## [Aim of the task]
I'd like the entire listing output verbatim, apart from the pictures.

## [Supplied information]
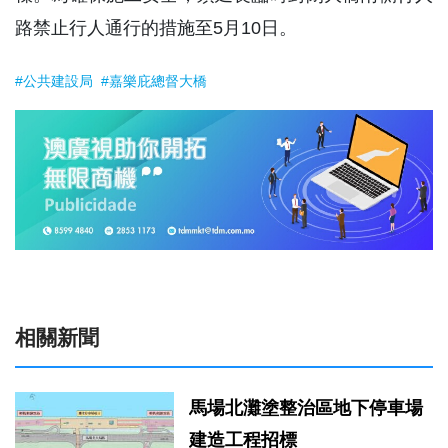
路禁止行人通行的措施至5月10日。
#公共建設局
#嘉樂庇總督大橋
相關新聞
馬場北灘塗整治區地下停車場
建造工程招標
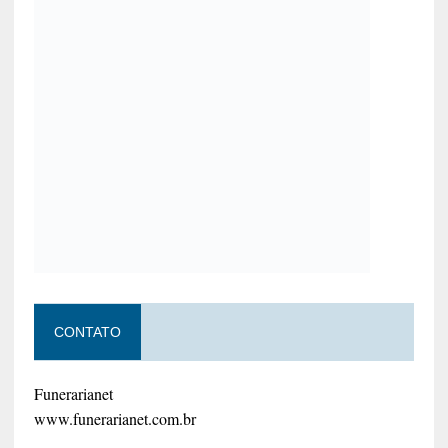
CONTATO
Funerarianet
www.funerarianet.com.br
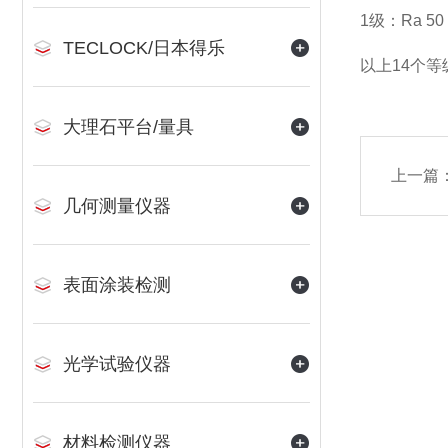
1级：Ra 5
TECLOCK/日本得乐
以上14个
大理石平台/量具
上一篇
几何测量仪器
表面涂装检测
光学试验仪器
材料检测仪器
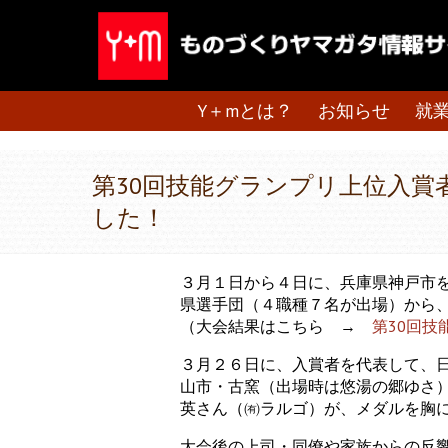
Y＋mとは？
お知らせ
就
第30回技能グランプリ上位入賞
した！
３月１日から４日に、兵庫県神戸市を
県選手団（４職種７名が出場）から
（大会結果はこちら →
第30回
３月２６日に、入賞者を代表して、
山市・古窯（出場時は悠湯の郷ゆさ
英さん（㈲ラルゴ）が、メダルを胸
大会後の上司・同僚や家族からの反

## [Expected output]
路禁止行人通行的措施至5月10日。
#公共建設局
#嘉樂庇總督大橋
相關新聞
馬場北灘塗整治區地下停車場
建造工程招標
CONTATO
Funerarianet
www.funerarianet.com.br
1级：Ra 5
TECLOCK/日本得乐
以上14个
大理石平台/量具
上一篇
几何测量仪器
表面涂装检测
光学试验仪器
材料检测仪器
Y＋mとは？
お知らせ
就
第30回技能グランプリ上位入賞
した！
３月１日から４日に、兵庫県神戸市を
県選手団（４職種７名が出場）から
（大会結果はこちら →
第30回
３月２６日に、入賞者を代表して、
山市・古窯（出場時は悠湯の郷ゆさ
英さん（㈲ラルゴ）が、メダルを胸
大会後の上司・同僚や家族からの反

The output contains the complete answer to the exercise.